Bruxelles, 21/11/2003 (Agence Europe) - Les professionnels représentés à Europêche (association des organisations nationales d'entreprises de pêche de l'UE) et à la section « pêche » du Cogeca (Comité général de la coopération agricole de l'UE) se montrent particulièrement inquiets des propositions que la Commission européenne doit adopter début décembre sur les totaux admissibles de captures (Tac) et quotas pour 2004. Dans un communiqué, ces organisations demandent « instamment » une reconduction, en 2004, des Tac et quotas fixés cette année, en particulier pour le cabillaud, la sole et la plie, en rappelant que les pêcheurs ont déjà été fortement touchés par les réductions drastiques de TAC, le renforcement des mesures techniques et les mesures d'urgence pour le cabillaud de la mer du Nord et le merlan de l'ouest.

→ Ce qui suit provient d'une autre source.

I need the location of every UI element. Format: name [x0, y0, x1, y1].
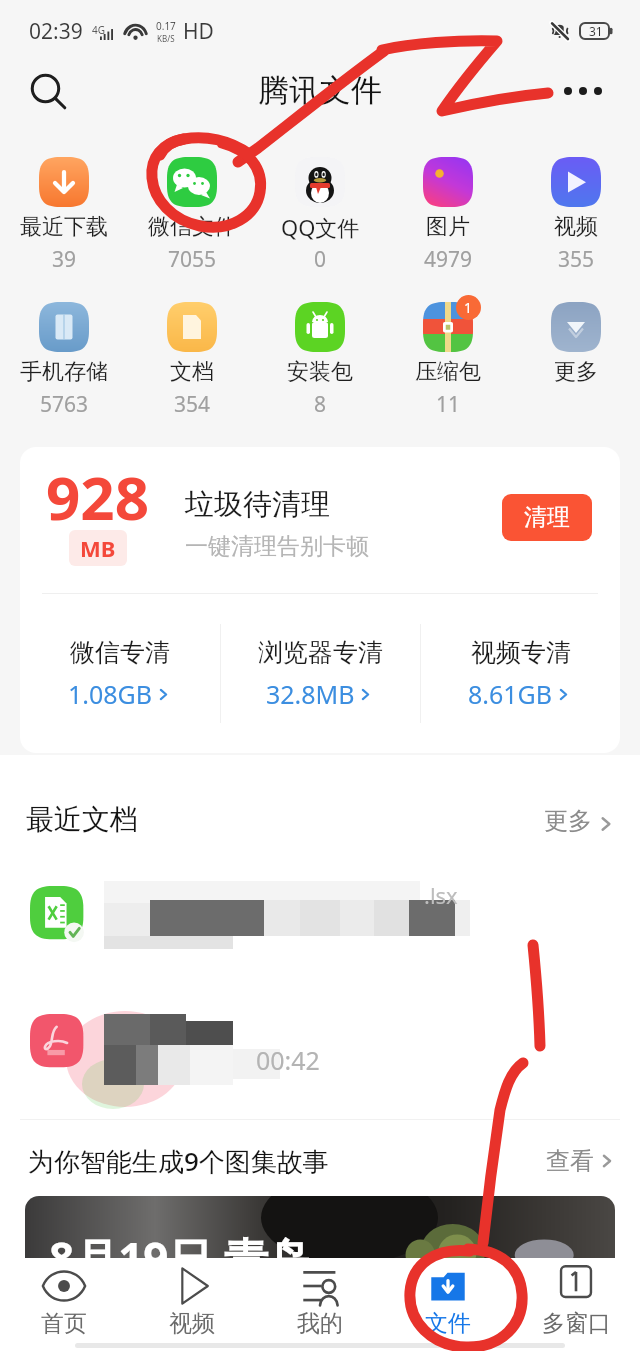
staticText: 4G [92, 23, 105, 37]
button[interactable]: 文档 [128, 299, 256, 420]
staticText: .lsx [424, 880, 458, 910]
staticText: 文件 [425, 1309, 471, 1338]
staticText: 微信专清 [70, 637, 170, 668]
staticText: 0.17 [156, 19, 176, 33]
staticText: 39 [52, 245, 77, 274]
staticText: 视频 [169, 1309, 215, 1338]
staticText: 32.8MB [266, 677, 355, 711]
staticText: 7055 [168, 245, 217, 274]
staticText: 腾讯文件 [258, 71, 382, 110]
button[interactable]: 视频专清 [421, 594, 620, 753]
staticText: 00:42 [256, 1043, 320, 1077]
button[interactable]: 图片 [384, 154, 512, 275]
staticText: 355 [558, 245, 595, 274]
button[interactable]: 视频 [512, 154, 640, 275]
staticText: 视频 [554, 213, 598, 241]
staticText: 最近文档 [26, 802, 138, 837]
staticText: 最近下载 [20, 213, 108, 241]
staticText: KB/S [157, 33, 175, 44]
staticText: 1.08GB [68, 677, 153, 711]
button[interactable]: 更多 [512, 299, 640, 420]
button[interactable]: 查看 [546, 1146, 618, 1176]
button[interactable]: More options [551, 59, 615, 123]
staticText: 图片 [426, 213, 470, 241]
staticText: 一键清理告别卡顿 [185, 532, 369, 561]
staticText: 更多 [554, 358, 598, 386]
staticText: HD [183, 17, 214, 46]
button[interactable]: 最近下载 [0, 154, 128, 275]
staticText: 8.61GB [468, 677, 553, 711]
button[interactable]: 更多 [544, 807, 618, 837]
staticText: 清理 [524, 503, 570, 532]
button[interactable]: QQ文件 [256, 154, 384, 275]
staticText: 31 [589, 23, 603, 39]
button[interactable]: 多窗口 [512, 1258, 640, 1338]
button[interactable]: 浏览器专清 [221, 594, 420, 753]
staticText: 浏览器专清 [258, 637, 383, 668]
staticText: MB [80, 533, 116, 563]
staticText: 1 [464, 298, 473, 317]
button[interactable]: 视频 [128, 1258, 256, 1338]
staticText: 安装包 [287, 358, 353, 386]
staticText: 8 [314, 390, 327, 419]
staticText: 更多 [544, 806, 592, 836]
button[interactable]: 微信专清 [20, 594, 220, 753]
staticText: 354 [174, 390, 211, 419]
button[interactable]: 00:42 [0, 979, 640, 1107]
staticText: 5763 [40, 390, 89, 419]
staticText: QQ文件 [281, 212, 360, 242]
staticText: 928 [46, 456, 149, 538]
button[interactable]: 手机存储 [0, 299, 128, 420]
staticText: 11 [436, 390, 461, 419]
staticText: 查看 [546, 1146, 594, 1176]
button[interactable]: 文件 [384, 1258, 512, 1338]
staticText: 压缩包 [415, 358, 481, 386]
staticText: 文档 [170, 358, 214, 386]
staticText: 8月19日 青岛 [49, 1228, 312, 1258]
button[interactable]: 清理 [502, 494, 592, 541]
button[interactable]: 微信文件 [128, 154, 256, 275]
staticText: 我的 [297, 1309, 343, 1338]
staticText: 0 [314, 245, 327, 274]
staticText: 为你智能生成9个图集故事 [28, 1143, 329, 1179]
button[interactable]: Search [16, 59, 80, 123]
button[interactable]: 安装包 [256, 299, 384, 420]
button[interactable]: 首页 [0, 1258, 128, 1338]
staticText: 视频专清 [471, 637, 571, 668]
staticText: 02:39 [29, 17, 83, 46]
staticText: 手机存储 [20, 358, 108, 386]
staticText: 微信文件 [148, 213, 236, 241]
button[interactable]: 我的 [256, 1258, 384, 1338]
button[interactable]: 1 [384, 299, 512, 420]
button[interactable]: .lsx [0, 851, 640, 979]
staticText: 首页 [41, 1309, 87, 1338]
staticText: 垃圾待清理 [185, 486, 330, 523]
staticText: 多窗口 [542, 1309, 611, 1338]
staticText: 4979 [424, 245, 473, 274]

Europêche et le Cogeca se disent « surpris » par le récent avis du Conseil international pour l'exploration de la mer (CIEM) qui recommande un taux de capture de zéro pour les stocks de cabillaud de la mer du Nord, du Skagerrak, de la Manche orientale, de la mer d'Irlande et de l'ouest de l'Ecosse et le merlan en mer d'Irlande. Si la Commission devait suivre à la lettre un tel avis scientifique, « cela conduirait à la faillite d'une grande partie du secteur et au chaos dans les ports », avertissent les organisations professionnelles, qui se disent préoccupées par ce que demande le CIEM pour le merlu dans les zones comprises entre l'Irlande et le Portugal (mise en œuvre de plans de reconstitution et un taux de capture nul pour le stock méridional). Puisque les dernières évaluations scientifiques font état d'une amélioration de la situation du stock de merlu, les professionnels de la pêche estiment qu'un plan de reconstitution pour cette espèce n'est pas nécessaire, d'autant plus qu'il existe des mesures d'urgence et un règlement sur l'effort de pêche. Les professionnels rappellent que des plans de reconstitution sont préconisés pour la plie en mer du Nord, le cabillaud et la plie en mer d'Irlande ainsi que pour la sole en Manche occidentale et dans le golfe de Gascogne. « Nul doute que ceci ouvrira la perspective d'un chevauchement confus de plans de reconstitution, en fonction d'évaluations de stocks qui comportent un haut degré d'incertitude », constatent les organisations.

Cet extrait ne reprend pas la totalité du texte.